Observing the Motion of
the Weighted Spring
Instructions
This page is designed to get you started using the applet. The applet should be open. The step-by-step instructions on this page are to be done in the applet. You may need to toggle back and forth between instructions and applet if your screen space is limited.
Observing the Motion of
the Weighted Spring
The Motion of the
Weighted Spring as Projected Uniform Circular Motion
Graphs of Position, Velocity,
Acceleration vs. Time
Position, Velocity,
Acceleration Vectors
Exercise 1. Reset 
the applet.
You will see something similar to Figure 1 below: a stretched spring with a weight attached to it. The weight will be at its equilibrium position.
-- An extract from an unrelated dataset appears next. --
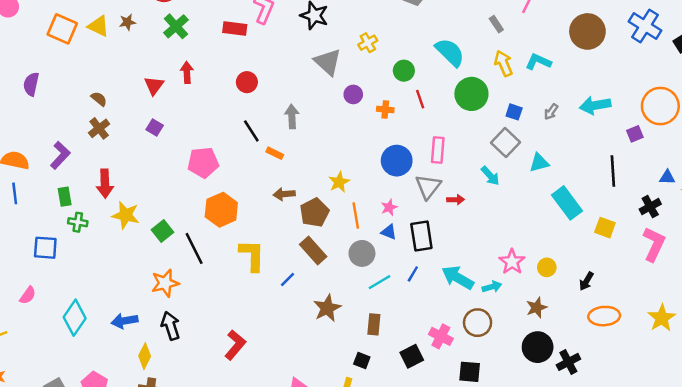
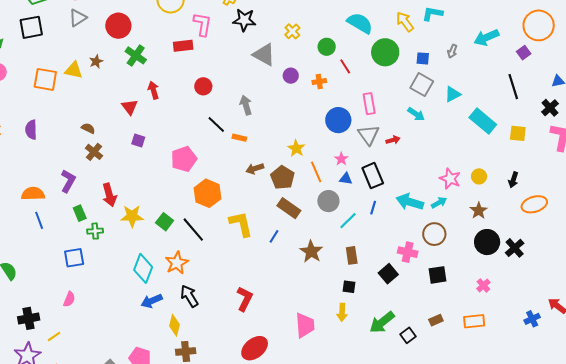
cyan diamond: (75, 318) -> (143, 268), moved

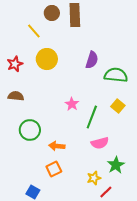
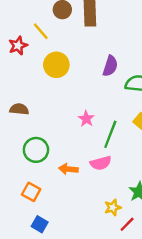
red star: (15, 64) -> (18, 46), moved
pink semicircle: (100, 143) -> (101, 163), moved
orange square: (54, 169) -> (31, 192), moved, turned -35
The spring constant will be set to k = 80 N/m, the mass of the suspended block (weight) to m = 1.25 kg (the spring is assumed to be massless), and the amplitude of the motion to A = 0.20 m.
Figure 1
There are three sliders to vary the spring constant k, the mass m of the suspended weight, and and the amplitude A of the oscillation. In the following Exercises 2 to 4 you will be asked to examine the dependence of the system's period on these three variables. The period is the time required for the motion to go through one full cycle, from the top to the bottom and back to the top.
Display the Data box, and PLAY the motion. Measure the period of the motion using the time t elapsed shown in the Data box. PAUSE the motion after one or several cycles have been completed.
Exercise 2. Continuing from Exercise 1, REWIND the applet to set the system back to its initial position. Then change the spring constant from k = 80 N/m to k = 200 N/m.
Making the spring constant stiffer is indicated visually by a thickening of the spring and by a shortening of the spring. The applet is designed to keep the weight in the center of the applet window when the system is in equilibrium. Thus, as the spring gets stiffer (k increases), the point from which the spring is suspended moves down towards the fixed equilibrium point. The point of support is above the applet window and therefore invisible, but you will be able to see a downward movement of the turns of the spring as the spring gets stiffer.
Observe the oscillatory motion for k = 200 N/m, and measure its period.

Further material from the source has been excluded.